Surviving Your First Software Engineering Job
Table of Contents
The first job is where most of the real learning happens — and also where a lot of new engineers make avoidable mistakes that set them back for months.
The First 90 Days #
Your only job in the first 90 days is to build trust and understand the system. Ship some things, ask a lot of questions, and be the person who does what they say they’re going to do.
Resist the urge to immediately propose sweeping rewrites or “improvements.” You don’t understand the context yet. What looks like legacy code to you might be a carefully maintained system with a very good reason for existing the way it does.
Week 1–2: Orientate #
- Set up your dev environment and get something small shipped
- Learn how the team communicates (Slack channels, standup norms, PR review expectations)
- Figure out where the actual decisions get made — it’s rarely in the meetings you’d expect
Month 1: Start Contributing #
- Take on well-scoped tickets from the backlog
- Ask questions aggressively, but try to make one real attempt at finding the answer yourself first
- Start building your mental model of the codebase
Month 2–3: Show Ownership #
- Look for problems nobody has put a ticket on yet
- Start doing code review, not just receiving it
- Make your work visible without being annoying about it
The Things Nobody Tells You #
Your Technical Skills Are Enough #
New grads spend enormous amounts of time worrying about not being technically good enough. In most cases, if you got the job, you’re fine. The things that trip up new engineers aren’t usually algorithmic puzzles — they’re soft skills: communication, asking for help at the right time, managing expectations.
Find a Mentor, Formally or Informally #
Most companies have formal mentorship programs. Use them. If yours doesn’t, identify a senior engineer on your team who seems to enjoy helping people and ask them to have regular 1:1s with you.

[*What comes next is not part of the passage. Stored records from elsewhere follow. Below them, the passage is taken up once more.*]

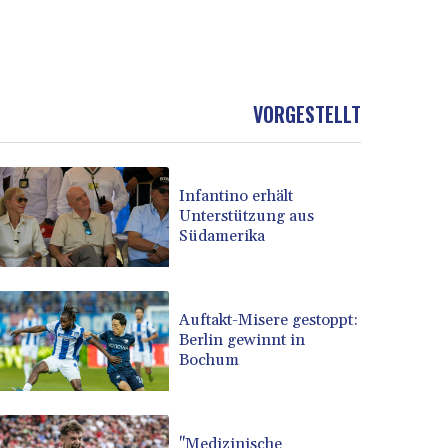
VORGESTELLT
Infantino erhält
Unterstützung aus
Südamerika
Auftakt-Misere gestoppt:
Berlin gewinnt in
Bochum
"Medizinische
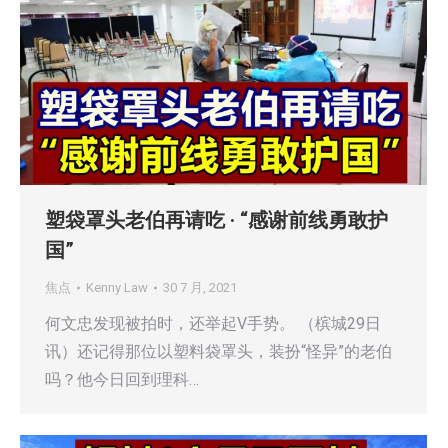
塑袋罩头老伯再请吃 · “感谢前线勇敢护
国”
焦点
Kenny Law
30 7 月, 2021
何文忠发现被拍时，还举起V手势。 （槟城29日
讯）还记得那位以塑料袋罩头，装扮“怪异”的老伯
吗？他今日回到理科…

Your Manager Is Your Most Important Relationship #
Invest in this relationship from day one. Understand their priorities. Communicate proactively. Ask them regularly: “What could I be doing better?” Most managers are shocked when someone actually asks this.
Slow Down to Speed Up #
The instinct when you’re new is to move fast to prove yourself. Often the opposite is more effective. Taking time to read docs, understand context, and ask clarifying questions before diving into code leads to better outcomes and fewer reverts.
When You’re Struggling #
If you’re struggling — technically, socially, or emotionally — tell someone. Your manager, a mentor, HR. Early intervention is almost always better than white-knuckling it until things collapse.
Most companies have dealt with new engineers struggling and have support structures in place. You’re not the first person to feel lost.
The Bottom Line #
Show up consistently. Do what you say you’re going to do. Communicate when you’re stuck. The technical part will come — the professional habits are what make or break the first year.